That modernisation process is being aided by post-pandemic recovery funds from the EU’s Next Generation programme. Spain is due to receive up to €163bn by 2026 ($169bn; £136bn), making it the biggest recipient of these funds alongside Italy.
Spain is investing the money in the national rail system, low-emissions zones in towns and cities, as well as in the electric vehicle industry and subsidies for small businesses.
“Public spending has been high, and is responsible for approximately half our growth since the pandemic,” says María Jesús Valdemoros, lecturer in economics at Spain’s IESE Business School.

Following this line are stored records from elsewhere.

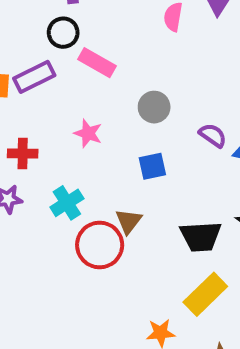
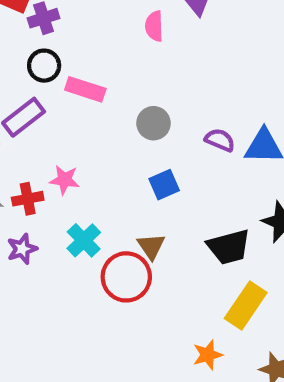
pink star: (88, 133) -> (65, 180), moved

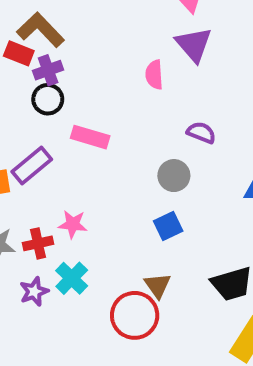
black circle: (44, 66) -> (48, 99), moved
gray circle: (154, 123) -> (174, 176), moved
purple semicircle: (220, 140) -> (201, 133), moved
cyan cross: (84, 240) -> (72, 278), moved

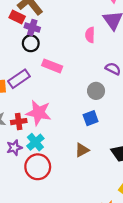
purple cross: (48, 70) -> (32, 27), turned 32
pink star: (73, 224) -> (39, 113), size x1.6
brown triangle: (157, 285) -> (82, 150), turned 32
red circle: (135, 315) -> (38, 167), moved

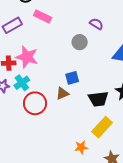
blue square: (91, 118) -> (72, 78), moved
red circle: (38, 167) -> (35, 103), moved

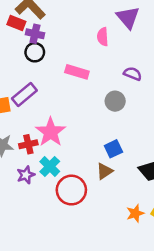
pink rectangle: (43, 17) -> (77, 72), moved
pink star: (27, 57) -> (51, 132), turned 30
orange star: (81, 147) -> (135, 213), moved

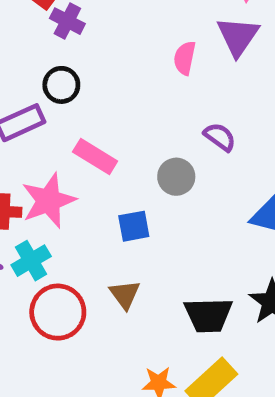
black circle: (35, 52) -> (61, 85), moved
pink rectangle: (77, 72) -> (95, 156), moved
blue square: (113, 149) -> (134, 226), moved
brown triangle: (105, 171) -> (125, 294), turned -48

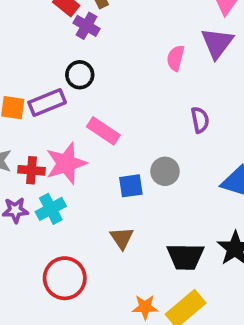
purple semicircle: (220, 137) -> (200, 120), turned 40
gray circle: (176, 177) -> (165, 171), moved
red circle: (58, 312) -> (65, 278), moved

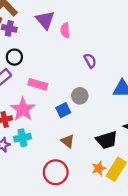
purple triangle: (217, 43) -> (45, 20), moved
cyan cross: (51, 209) -> (22, 138), turned 35
red circle: (65, 278) -> (56, 172), moved
orange star: (145, 307) -> (99, 168), moved

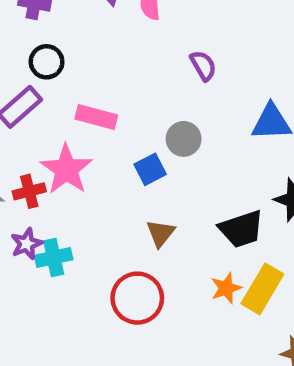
cyan cross: (22, 138) -> (54, 257), moved
brown triangle: (68, 141) -> (161, 233), turned 32

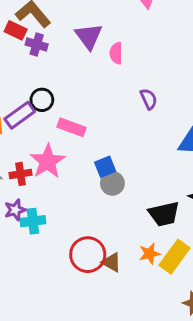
black circle: (47, 62) -> (42, 100), moved
gray circle: (184, 139) -> (112, 183), moved
brown triangle: (161, 233) -> (111, 262), moved, turned -45

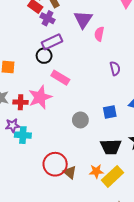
purple rectangle: (20, 115) -> (52, 42), moved
blue square: (105, 167) -> (110, 112), moved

Other major European economies have seen their growth stymied by their greater reliance than Spain on industry, which, she says, “is suffering a lot at the moment due to factors such as the high cost of energy, competition from China and other Asian countries, the cost of the transition to a more sustainable environmental model and trade protectionism”.
Since Covid, the other major economic challenge for Spain has been the cost-of-living crisis triggered by supply-chain bottlenecks and the Russian invasion of Ukraine in 2022. Inflation peaked at an annual rate of 11% in July of that year, with energy prices hitting Spaniards particularly hard, but by the end of 2024 it had fallen back to 2.8%., external
Madrid believes that subsidies it introduced to cut the cost of fuel consumption and encourage public transport use were key in mitigating the impact of the energy price rises, as well as several increases to the minimum wage.
At the height of the European energy crisis, Spain and Portugal also negotiated with Brussels a so-called “Iberian exception”, allowing them to cap the price of gas used to generate electricity in order to reduce consumers’ bills.
Mr Cuerpo argues that such measures have helped counter Spain’s traditional vulnerability to economic turmoil.
“Spain is proving to be more resilient to successive shocks – including the inflation shock that came with the war in Ukraine,” he said. “And I think this is part of the overall protective shield that we have put in place for our consumers and for our firms.”